I think Jose Reyes could have easily stolen on rookie Greg Reynolds in the third — before he even let go of the ball — when it was he on second and and Luis Castillo on first. Reynolds does that idiotic Mike Mussina “lean over” (idiotic because all it does is tire you out and accelerate a herniated disk), and is in no position to make a throw while in the midst of it. If I’m Reyes, I’m bolting the second he starts leaning down. Most likely, the kid freezes and balks, or at best loses his rhythm, forgets where he is, and takes too long to throw to third base. With a decent lead, Reyes has about 25 yards to cover between the bases, and with his speed needs only about three seconds to get to the next one. I’m positive that Reynolds would be unable to stop his lean over, step off the rubber, figure out which base he needs to throw to, and make a good throw within that three-second window.
Fascinating events in the top of the fourth. First, Carlos Delgado hits a chopper to second base and lollygags it to first base.
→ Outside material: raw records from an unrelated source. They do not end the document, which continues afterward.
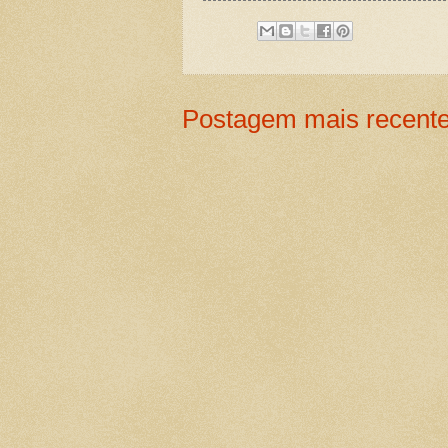
Postagem mais recent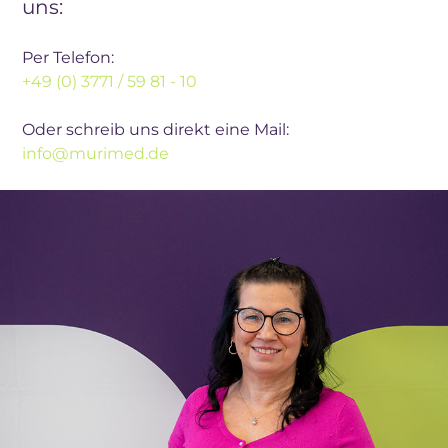
uns:
Per Telefon:
+49 (0) 3771 / 59 81 - 10
Oder schreib uns direkt eine Mail:
info@murimed.de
Then, Marlon Anderson follows with a grounder to short, busts it down the line, and ends up pulling his hamstring. There’s something wrong in the natural order of things when a “leader” such as Delgado gets away with not hustling, and the guy who hustles ends up injured.
It would figure that Wagner, the one guy on the team with a sliver of leadership and a hundred pounds’ worth of accountability, would be the goat this evening. Also figures that the only other guy on the team with any life — David Wright — would go 1 for 6, with his only hit a weak blooper.
Go ahead, blame Willie Randolph for this one. But don’t ignore the fact that Jose Reyes, Carlos Beltran, and D-Wright were a combined 2-for-16 in this game. The Mets WILL NOT WIN if the “key three” continue to mess the bed — it doesn’t matter who is managing.
Carlos Delgado hit the ball hard twice, including a wind-aided homer, so I guess that means he has a job for a few more weeks.
The Mets will try for six in a row tomorrow afternoon in a 3:55 pm start on FOX (ugh). I think Claudio Vargas will be pitching against Jeff Francis. Whatever.